July 19, 2017 at 6:11 pm #3666caseydorman
Participant@simonpaynton- I’m afraid I differ with all of your points.
Evolution is a process of mutational changes that increase survival being selected by environmental conditions so that they have an advantage in reproductive success. There is no pressure to improve, raw or otherwise. When environmental circumstances change, reproductive success is altered and sometimes improvements become liabilities. There is no forward purpose to the process.

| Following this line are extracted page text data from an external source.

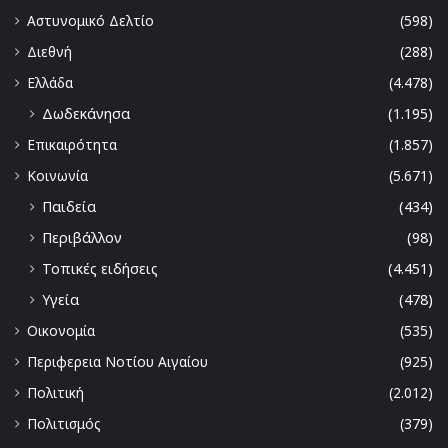
Αστυνομικό Δελτίο
(598)
Διεθνή
(288)
Ελλάδα
(4.478)
Δωδεκάνησα
(1.195)
Επικαιρότητα
(1.857)
Κοινωνία
(5.671)
Παιδεία
(434)
Περιβάλλον
(98)
Τοπικές ειδήσεις
(4.451)
Υγεία
(478)
Οικονομία
(535)
Περιφερεια Νοτίου Αιγαίου
(925)
Πολιτική
(2.012)
Πολιτισμός
(379)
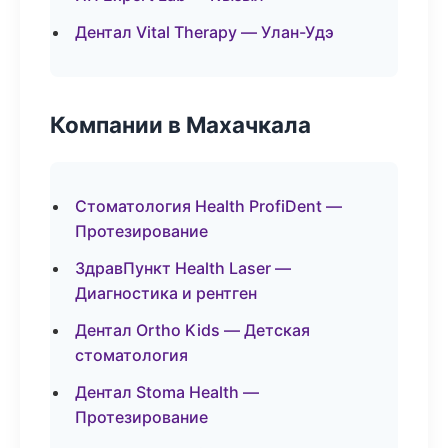
Дентал Vital Therapy — Улан-Удэ
Компании в Махачкала
Стоматология Health ProfiDent —
Протезирование
ЗдравПункт Health Laser —
Диагностика и рентген
Дентал Ortho Kids — Детская
стоматология
Дентал Stoma Health —
Протезирование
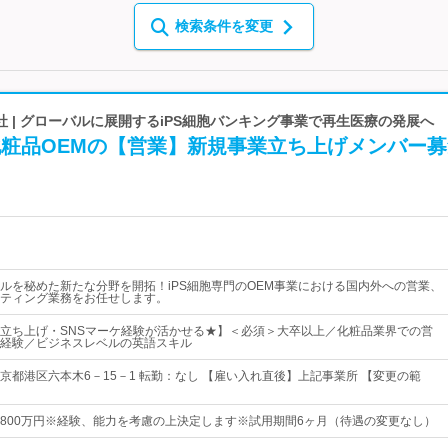
検索条件を変更
 | グローバルに展開するiPS細胞バンキング事業で再生医療の発展へ
化粧品OEMの【営業】新規事業立ち上げメンバー
ルを秘めた新たな分野を開拓！iPS細胞専門のOEM事業における国内外への営業、
ティング業務をお任せします。
立ち上げ・SNSマーケ経験が活かせる★】＜必須＞大卒以上／化粧品業界での営
経験／ビジネスレベルの英語スキル
京都港区六本木6－15－1 転勤：なし 【雇い入れ直後】上記事業所 【変更の範
円～800万円※経験、能力を考慮の上決定します※試用期間6ヶ月（待遇の変更なし）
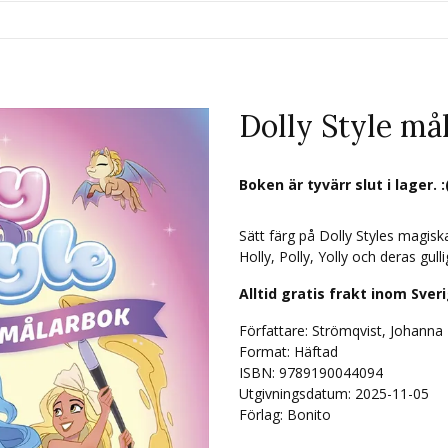
Dolly Style må
Boken är tyvärr slut i lager. :
Sätt färg på Dolly Styles magisk
Holly, Polly, Yolly och deras gul
Alltid gratis frakt inom Sver
Författare: Strömqvist, Johanna
Format: Häftad
ISBN: 9789190044094
Utgivningsdatum: 2025-11-05
Förlag: Bonito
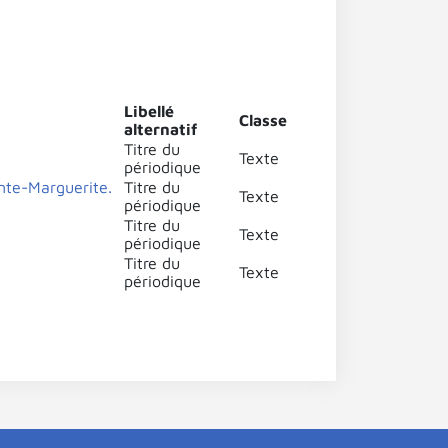
Libellé
Classe
alternatif
Titre du
Texte
périodique
nte-Marguerite.
Titre du
Texte
périodique
Titre du
Texte
périodique
Titre du
Texte
périodique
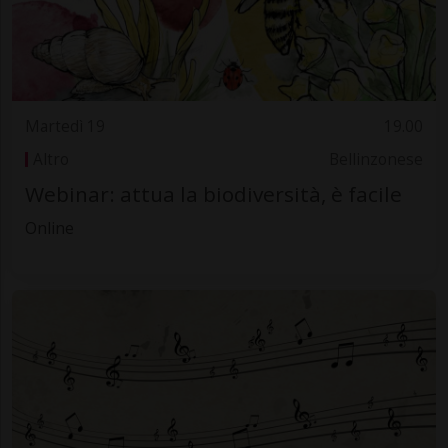
Martedì 19
19.00
Altro
Bellinzonese
Webinar: attua la biodiversità, è facile
Online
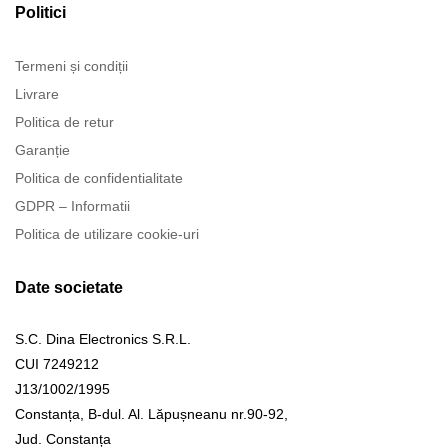
Politici
Termeni și condiții
Livrare
Politica de retur
Garanție
Politica de confidentialitate
GDPR – Informatii
Politica de utilizare cookie-uri
Date societate
S.C. Dina Electronics S.R.L.
CUI 7249212
J13/1002/1995
Constanța, B-dul. Al. Lăpușneanu nr.90-92,
Jud. Constanța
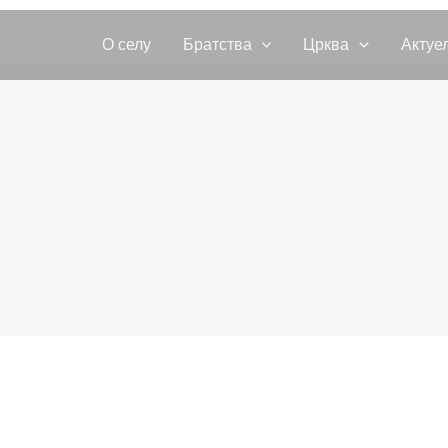
О селу
Братства
Црква
Актуе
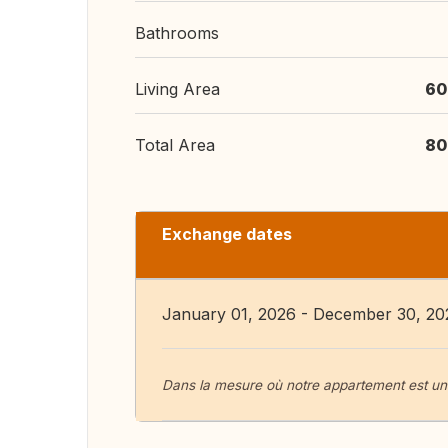
Bathrooms
Living Area
60
Total Area
80
Exchange dates
January 01, 2026 - December 30, 20
Dans la mesure où notre appartement est une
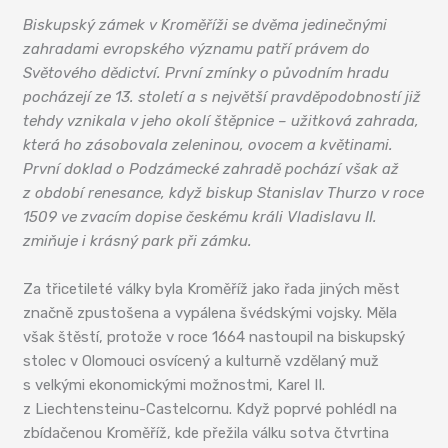
Biskupský zámek v Kroměříži se dvěma jedinečnými
zahradami evropského významu patří právem do
Světového dědictví. První zmínky o původním hradu
pocházejí ze 13. století a s největší pravděpodobností již
tehdy vznikala v jeho okolí štěpnice – užitková zahrada,
která ho zásobovala zeleninou, ovocem a květinami.
První doklad o Podzámecké zahradě pochází však až
z období renesance, když biskup Stanislav Thurzo v roce
1509 ve zvacím dopise českému králi Vladislavu II.
zmiňuje i krásný park při zámku.
Za třicetileté války byla Kroměříž jako řada jiných měst
značně zpustošena a vypálena švédskými vojsky. Měla
však štěstí, protože v roce 1664 nastoupil na biskupský
stolec v Olomouci osvícený a kulturně vzdělaný muž
s velkými ekonomickými možnostmi, Karel II.
z Liechtensteinu-Castelcornu. Když poprvé pohlédl na
zbídačenou Kroměříž, kde přežila válku sotva čtvrtina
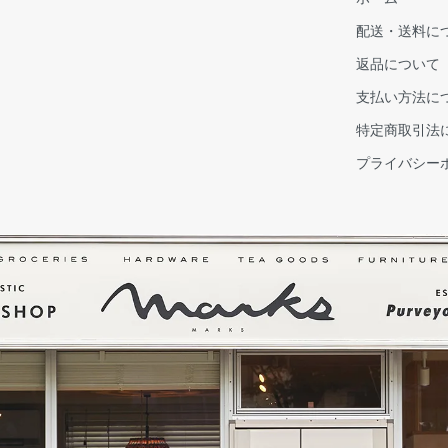
配送・送料に
返品について
支払い方法に
特定商取引法
プライバシー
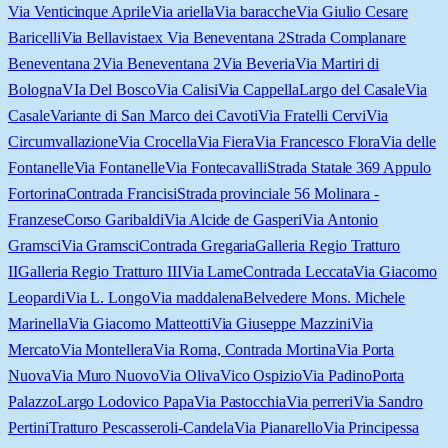
Via Venticinque Aprile
Via ariella
Via baracche
Via Giulio Cesare
Baricelli
Via Bellavista
ex Via Beneventana 2
Strada Complanare
Beneventana 2
Via Beneventana 2
Via Beveria
Via Martiri di
Bologna
VIa Del Bosco
Via Calisi
Via Cappella
Largo del Casale
Via
Casale
Variante di San Marco dei Cavoti
Via Fratelli Cervi
Via
Circumvallazione
Via Crocella
Via Fiera
Via Francesco Flora
Via delle
Fontanelle
Via Fontanelle
Via Fontecavalli
Strada Statale 369 Appulo
Fortorina
Contrada Francisi
Strada provinciale 56 Molinara -
Franzese
Corso Garibaldi
Via Alcide de Gasperi
Via Antonio
Gramsci
Via Gramsci
Contrada Gregaria
Galleria Regio Tratturo
II
Galleria Regio Tratturo III
Via Lame
Contrada Leccata
Via Giacomo
Leopardi
Via L. Longo
Via maddalena
Belvedere Mons. Michele
Marinella
Via Giacomo Matteotti
Via Giuseppe Mazzini
Via
Mercato
Via Montellera
Via Roma, Contrada Mortina
Via Porta
Nuova
Via Muro Nuovo
Via Oliva
Vico Ospizio
Via Padino
Porta
Palazzo
Largo Lodovico Papa
Via Pastocchia
Via perreri
Via Sandro
Pertini
Tratturo Pescasseroli-Candela
Via Pianarello
Via Principessa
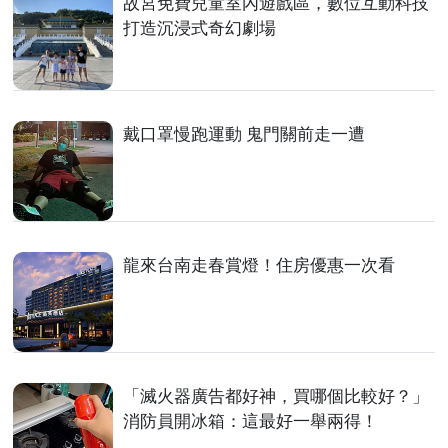
故宮免費兒童室內遊戲區，數位互動科技
打造沉浸式奇幻劇場
戴口罩慢跑運動 鬼門關前走一遭
龍來台南走春賞燈！住房優惠一次看
「滅火器廣告都好神，買哪個比較好？」
消防員開冰箱：這最好一舉兩得！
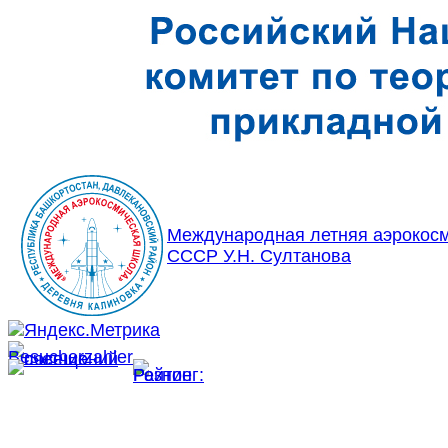
Международная летняя аэрокосм
СССР У.Н. Султанова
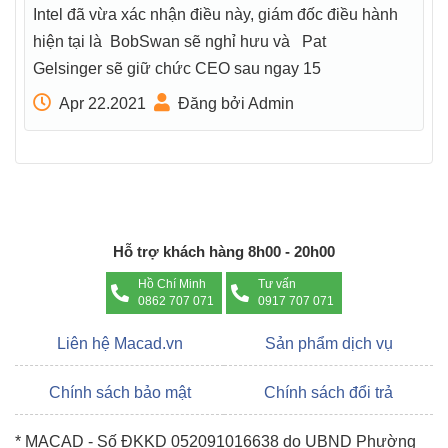
Intel đã vừa xác nhận điều này, giám đốc điều hành
hiện tại là BobSwan sẽ nghỉ hưu và Pat
Gelsinger sẽ giữ chức CEO sau ngay 15
Apr 22.2021
Đăng bởi Admin
Hỗ trợ khách hàng 8h00 - 20h00
Hồ Chí Minh
Tư vấn
0862 707 071
0917 707 071
Liên hệ Macad.vn
Sản phẩm dịch vụ
Chính sách bảo mật
Chính sách đổi trả
* MACAD - Số ĐKKD 052091016638 do UBND Phường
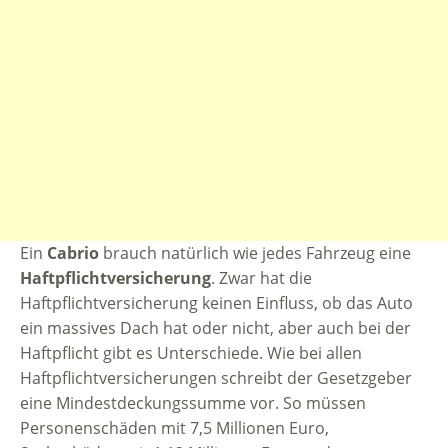
Ein
Cabrio
brauch natürlich wie jedes Fahrzeug eine
Haftpflichtversicherung
. Zwar hat die
Haftpflichtversicherung keinen Einfluss, ob das Auto
ein massives Dach hat oder nicht, aber auch bei der
Haftpflicht gibt es Unterschiede. Wie bei allen
Haftpflichtversicherungen schreibt der Gesetzgeber
eine Mindestdeckungssumme vor. So müssen
Personenschäden mit 7,5 Millionen Euro,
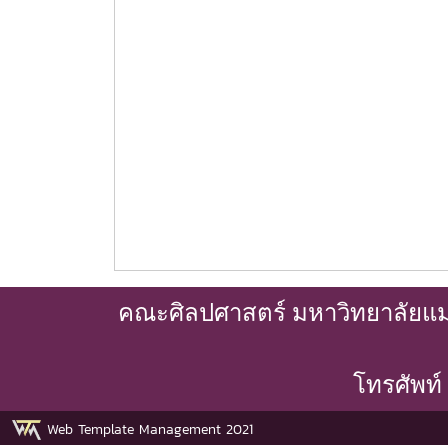
คณะศิลปศาสตร์ มหาวิทยาลัยแม่โ
โทรศัพท์
Web Template Management 2021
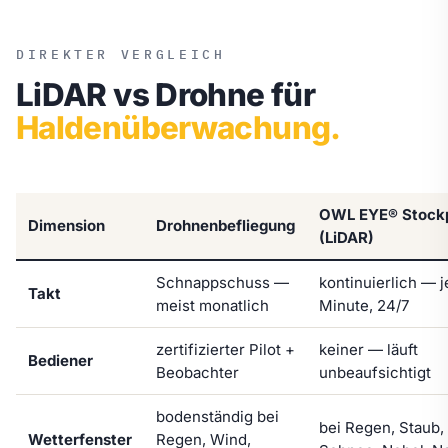
DIREKTER VERGLEICH
LiDAR vs Drohne für
Haldenüberwachung.
OWL EYE® Stockp
Dimension
Drohnenbefliegung
(LiDAR)
Schnappschuss —
kontinuierlich — 
Takt
meist monatlich
Minute, 24/7
zertifizierter Pilot +
keiner — läuft
Bediener
Beobachter
unbeaufsichtigt
bodenständig bei
bei Regen, Staub,
Wetterfenster
Regen, Wind,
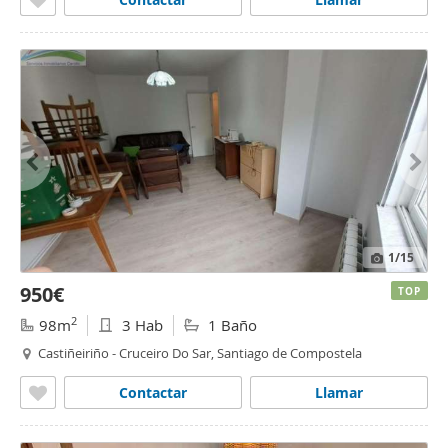
1
/15
950€
TOP
2
98m
3 Hab
1 Baño
Castiñeiriño - Cruceiro Do Sar, Santiago de Compostela
Contactar
Llamar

evolution is not personal in that we, nor other creatures consciously strive for evolutionary improvement. Species show evolutionary progression ( within a particular environment), but an individual does not- only his or her offspring.
transcendent and universal are not the same thing. Transcendent means above any particular while universal means shared by all. Nervous systems are universal among animals but not transcendent.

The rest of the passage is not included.